===== Data shown =====

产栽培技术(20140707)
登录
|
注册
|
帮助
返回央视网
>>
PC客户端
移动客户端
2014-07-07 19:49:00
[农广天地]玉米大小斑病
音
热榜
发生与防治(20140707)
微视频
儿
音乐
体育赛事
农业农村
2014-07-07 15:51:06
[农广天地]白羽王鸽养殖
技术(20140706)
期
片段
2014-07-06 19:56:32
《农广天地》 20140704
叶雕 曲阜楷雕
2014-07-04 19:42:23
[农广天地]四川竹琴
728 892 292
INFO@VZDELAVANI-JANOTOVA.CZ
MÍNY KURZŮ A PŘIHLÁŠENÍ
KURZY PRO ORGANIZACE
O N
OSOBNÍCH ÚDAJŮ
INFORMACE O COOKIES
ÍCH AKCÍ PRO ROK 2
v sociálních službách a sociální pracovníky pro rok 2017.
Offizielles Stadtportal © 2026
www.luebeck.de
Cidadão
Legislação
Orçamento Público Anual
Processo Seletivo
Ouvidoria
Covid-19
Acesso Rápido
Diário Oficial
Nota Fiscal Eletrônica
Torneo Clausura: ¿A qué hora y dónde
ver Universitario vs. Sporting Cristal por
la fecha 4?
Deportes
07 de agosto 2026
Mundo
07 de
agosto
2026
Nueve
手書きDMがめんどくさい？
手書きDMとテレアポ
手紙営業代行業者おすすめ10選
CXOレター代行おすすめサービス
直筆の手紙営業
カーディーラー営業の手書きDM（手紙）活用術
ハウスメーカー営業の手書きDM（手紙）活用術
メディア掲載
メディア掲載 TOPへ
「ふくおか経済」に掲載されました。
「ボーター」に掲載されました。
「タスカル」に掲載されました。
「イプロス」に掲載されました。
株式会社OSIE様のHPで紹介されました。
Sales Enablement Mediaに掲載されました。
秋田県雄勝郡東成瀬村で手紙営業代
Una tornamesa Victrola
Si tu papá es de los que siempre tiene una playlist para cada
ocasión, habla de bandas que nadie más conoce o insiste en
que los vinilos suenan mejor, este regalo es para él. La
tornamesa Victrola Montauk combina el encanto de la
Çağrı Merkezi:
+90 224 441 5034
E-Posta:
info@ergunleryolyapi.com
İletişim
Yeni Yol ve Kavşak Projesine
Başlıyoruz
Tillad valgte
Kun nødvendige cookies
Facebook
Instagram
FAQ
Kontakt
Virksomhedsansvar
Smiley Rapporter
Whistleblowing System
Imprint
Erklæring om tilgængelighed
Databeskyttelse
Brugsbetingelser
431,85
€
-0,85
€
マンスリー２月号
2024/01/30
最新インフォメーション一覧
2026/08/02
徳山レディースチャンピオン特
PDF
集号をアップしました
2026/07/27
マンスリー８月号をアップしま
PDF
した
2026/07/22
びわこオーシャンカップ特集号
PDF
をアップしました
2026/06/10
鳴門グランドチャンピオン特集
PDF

=====

**Work item**
An exact transcription of all the entries is needed.

**The completed task**
产栽培技术(20140707)
登录
|
注册
|
帮助
返回央视网
>>
PC客户端
移动客户端
2014-07-07 19:49:00
[农广天地]玉米大小斑病
音
热榜
发生与防治(20140707)
微视频
儿
音乐
体育赛事
农业农村
2014-07-07 15:51:06
[农广天地]白羽王鸽养殖
技术(20140706)
期
片段
2014-07-06 19:56:32
《农广天地》 20140704
叶雕 曲阜楷雕
2014-07-04 19:42:23
[农广天地]四川竹琴
728 892 292
INFO@VZDELAVANI-JANOTOVA.CZ
MÍNY KURZŮ A PŘIHLÁŠENÍ
KURZY PRO ORGANIZACE
O N
OSOBNÍCH ÚDAJŮ
INFORMACE O COOKIES
ÍCH AKCÍ PRO ROK 2
v sociálních službách a sociální pracovníky pro rok 2017.
Offizielles Stadtportal © 2026
www.luebeck.de
Cidadão
Legislação
Orçamento Público Anual
Processo Seletivo
Ouvidoria
Covid-19
Acesso Rápido
Diário Oficial
Nota Fiscal Eletrônica
Torneo Clausura: ¿A qué hora y dónde
ver Universitario vs. Sporting Cristal por
la fecha 4?
Deportes
07 de agosto 2026
Mundo
07 de
agosto
2026
Nueve
手書きDMがめんどくさい？
手書きDMとテレアポ
手紙営業代行業者おすすめ10選
CXOレター代行おすすめサービス
直筆の手紙営業
カーディーラー営業の手書きDM（手紙）活用術
ハウスメーカー営業の手書きDM（手紙）活用術
メディア掲載
メディア掲載 TOPへ
「ふくおか経済」に掲載されました。
「ボーター」に掲載されました。
「タスカル」に掲載されました。
「イプロス」に掲載されました。
株式会社OSIE様のHPで紹介されました。
Sales Enablement Mediaに掲載されました。
秋田県雄勝郡東成瀬村で手紙営業代
Una tornamesa Victrola
Si tu papá es de los que siempre tiene una playlist para cada
ocasión, habla de bandas que nadie más conoce o insiste en
que los vinilos suenan mejor, este regalo es para él. La
tornamesa Victrola Montauk combina el encanto de la
Çağrı Merkezi:
+90 224 441 5034
E-Posta:
info@ergunleryolyapi.com
İletişim
Yeni Yol ve Kavşak Projesine
Başlıyoruz
Tillad valgte
Kun nødvendige cookies
Facebook
Instagram
FAQ
Kontakt
Virksomhedsansvar
Smiley Rapporter
Whistleblowing System
Imprint
Erklæring om tilgængelighed
Databeskyttelse
Brugsbetingelser
431,85
€
-0,85
€
マンスリー２月号
2024/01/30
最新インフォメーション一覧
2026/08/02
徳山レディースチャンピオン特
PDF
集号をアップしました
2026/07/27
マンスリー８月号をアップしま
PDF
した
2026/07/22
びわこオーシャンカップ特集号
PDF
をアップしました
2026/06/10
鳴門グランドチャンピオン特集
PDF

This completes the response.